Without the pictures, set down every record below exactly as it reads.

Extracted information section start

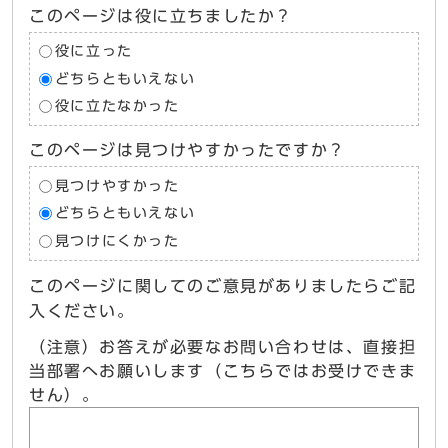
このページは役に立ちましたか？
役に立った
どちらともいえない
役に立たなかった
このページは見つけやすかったですか？
見つけやすかった
どちらともいえない
見つけにくかった
このページに関してのご意見がありましたらご記
入ください。
（注意）お答えが必要なお問い合わせは、直接担
当部署へお願いします（こちらではお受けできま
せん）。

Extracted information section end

• Your solution
このページは役に立ちましたか？
役に立った
どちらともいえない
役に立たなかった
このページは見つけやすかったですか？
見つけやすかった
どちらともいえない
見つけにくかった
このページに関してのご意見がありましたらご記
入ください。
（注意）お答えが必要なお問い合わせは、直接担
当部署へお願いします（こちらではお受けできま
せん）。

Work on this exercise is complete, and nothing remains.